Top State Official Denies Quid Pro Quo in Transcripts: Calls Claim ‘Hypothetical,’ Angering Schiff 

Deputy Assistant of US Secretary of State for European and Eurasian Affairs Philip Reeker
ELVIS BARUKCIC/AFP via Getty Images

U.S. Acting Assistant Secretary of State for European and Eurasian Affairs Philip Reeker repeatedly dismissed efforts by Rep. Adam Schiff (D-CA), the top impeachment inquisitor, to get the official to admit that Trump’s interactions with Ukraine constitute a quid pro quo.

Reeker failed to confirm House Intelligence Committee Chairman Schiff’s characterization of a quid pro quo by President Donald Trump in his dealings with Ukraine, according to transcripts of Reeker’s October 26 closed-door deposition released by Democrats on Tuesday.

A “whistleblower” complaint at the heart of the impeachment probe accuses Trump of a quid pro quo during a July 25 phone call in which the American leader conditioned U.S. aid and a meeting at the White House for President Volodymyr Zelensky on Ukraine investigating Joe Biden and his son, Hunter.

The Bidens have denied any wrongdoing.

Trump and Zelensky have also dismissed the “whistleblower’s” claim. Reeker described the quid pro quo allegation as a “hypothetical,” noting that what he had learned so far did not amoun to any wrongdoing by  Trump. His comments seemingly angered Schiff.

Reeker repeatedly said he did not know that Trump leveraged U.S. aid and a meeting to pressure Zelensky to investigate corruption allegations linked to the Bidens.

The top State official also refused to confirm allegations that the Trump administration, both through a regular and an irregular channel, conditioned a White House meeting with Zelensky on investigations of his political rival, Biden.

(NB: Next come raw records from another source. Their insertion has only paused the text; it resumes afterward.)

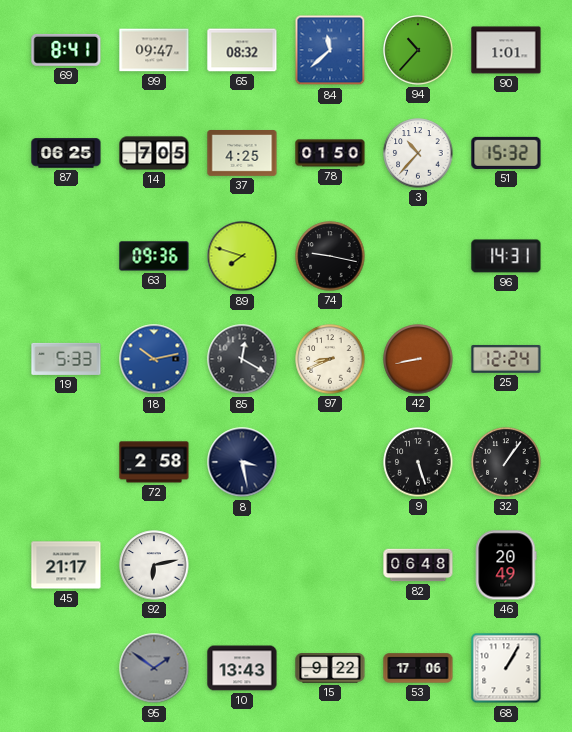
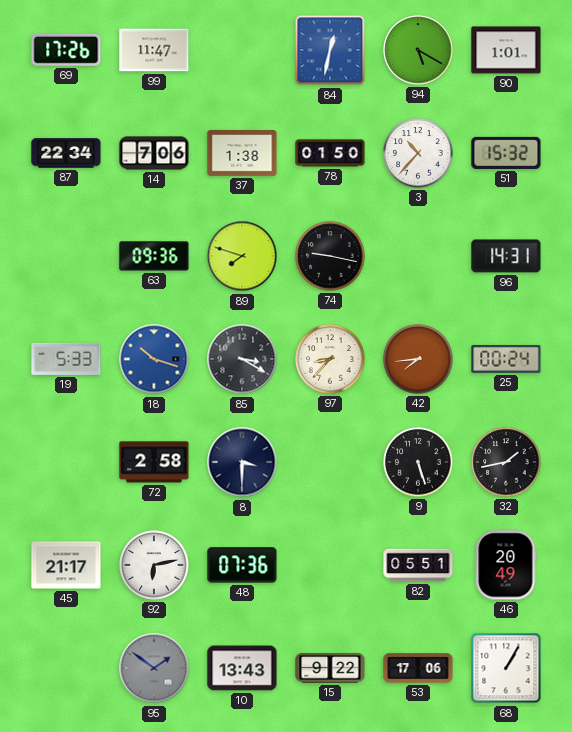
69: 8:41 -> 17:26
99: 09:47 -> 11:47
65: 08:32 -> none
84: 11:38 -> 12:32
94: 10:37 -> 5:20
87: 06:25 -> 22:34
14: 7:05 -> 7:06
37: 4:25 -> 1:38
18: 10:13 -> 10:18
85: 12:20 -> 3:20
97: 8:41 -> 8:37
42: 8:43 -> 7:44
25: 12:24 -> 00:24
8: 3:28 -> 3:30
32: 1:06 -> 1:43
48: none -> 07:36
82: 06:48 -> 05:51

The transcripts describe the following communication between Schiff and Reeker:

Schiff: Let me ask you this way, ambassador [Reeker]: Would you agree that pressuring an ally to conduct political investigations that would be useful to a president’s reelection campaign by withholding a White House meeting or withholding military aid would be wrong?

Reeker: May I have I second? I was going to answer. I recall this from my day, it really [is] a hypothetical question. … You are asking me to comment on something that I don’t know to be the fact.

Schiff asked similar general questions of impeachment witnesses, and when they responded that it would be wrong for any U.S. president to abuse his power to get a country to investigate a political rival, nearly all said yes.

Then, someone, presumably a Democrat, would leak that sound bite to their media allies, making it seem that the witness said it is wrong for Trump, not any U.S. president, to offer a quid pro quo.

Reeker resisted the apparent trap laid out by Schiff.

Asked whether he was aware Trump pressured Ukraine to investigate the Bidens in exchange for a White House meeting and U.S. aid, Reeker said, “I do not recall that specifically, no.”

Daniel Goldman, the House Democrats’ lawyer present for Reeker’s deposition, pressed the State official on  whether he was aware of any Trump administration official pushing Ukraine to investigate corruption allegations against the Bidens.

“I did not come to that understanding. I heard that. I saw that in the press, the suggestions of it,” Reekers responded.

Trump ultimately released aid to Ukraine and met with Zelensky at the U.N. without Ukraine having to lift a finger.